===== RECORDED INFORMATION =====
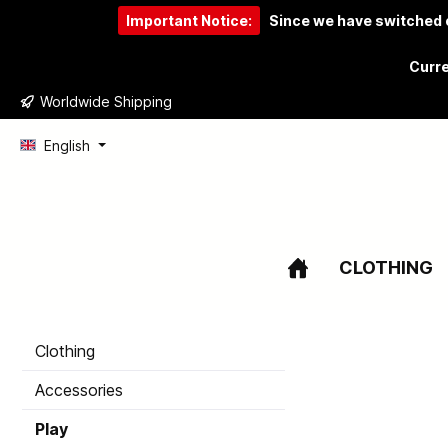
Important Notice:
Since we have switched o
to search
Skip to main navigation
Curre
Worldwide Shipping
English
CLOTHING
Clothing
Accessories
Play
=====
REQUIREMENT =
Set down the records exactly, without the pictures.

ANSWER FOR THIS EXERCISE =
Important Notice:
Since we have switched o
to search
Skip to main navigation
Curre
Worldwide Shipping
English
CLOTHING
Clothing
Accessories
Play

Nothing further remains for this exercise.